— REQUIRED ACTION —
Select from the data all lines with the word "colon".

Records from a data source
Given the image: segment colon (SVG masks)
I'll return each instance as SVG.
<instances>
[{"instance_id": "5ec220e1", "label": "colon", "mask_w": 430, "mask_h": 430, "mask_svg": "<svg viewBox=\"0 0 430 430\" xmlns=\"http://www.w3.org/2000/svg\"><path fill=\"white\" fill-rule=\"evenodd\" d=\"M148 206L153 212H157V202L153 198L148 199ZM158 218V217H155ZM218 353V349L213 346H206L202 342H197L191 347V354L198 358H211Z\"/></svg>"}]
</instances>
...
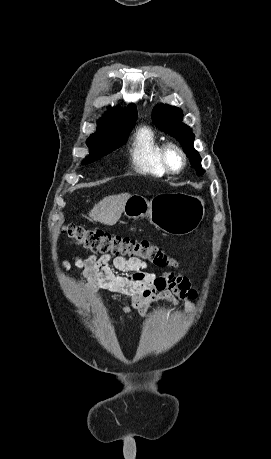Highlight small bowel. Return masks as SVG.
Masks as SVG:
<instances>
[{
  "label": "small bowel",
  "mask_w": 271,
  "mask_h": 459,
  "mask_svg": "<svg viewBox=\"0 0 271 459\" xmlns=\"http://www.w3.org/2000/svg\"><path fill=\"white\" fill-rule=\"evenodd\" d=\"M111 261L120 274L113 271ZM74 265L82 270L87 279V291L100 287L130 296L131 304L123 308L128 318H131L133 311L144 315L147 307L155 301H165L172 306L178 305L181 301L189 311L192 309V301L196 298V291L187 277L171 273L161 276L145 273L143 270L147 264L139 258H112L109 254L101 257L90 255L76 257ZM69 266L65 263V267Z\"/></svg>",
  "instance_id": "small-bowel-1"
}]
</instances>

— EXPECTED ANSWER —
Given the image: segment colon (SVG masks)
[{"instance_id": "5ec220e1", "label": "colon", "mask_w": 430, "mask_h": 430, "mask_svg": "<svg viewBox=\"0 0 430 430\" xmlns=\"http://www.w3.org/2000/svg\"><path fill=\"white\" fill-rule=\"evenodd\" d=\"M148 206L153 212H157V202L153 198L148 199ZM158 218V217H155ZM218 353V349L213 346H206L202 342H197L191 347V354L198 358H211Z\"/></svg>"}]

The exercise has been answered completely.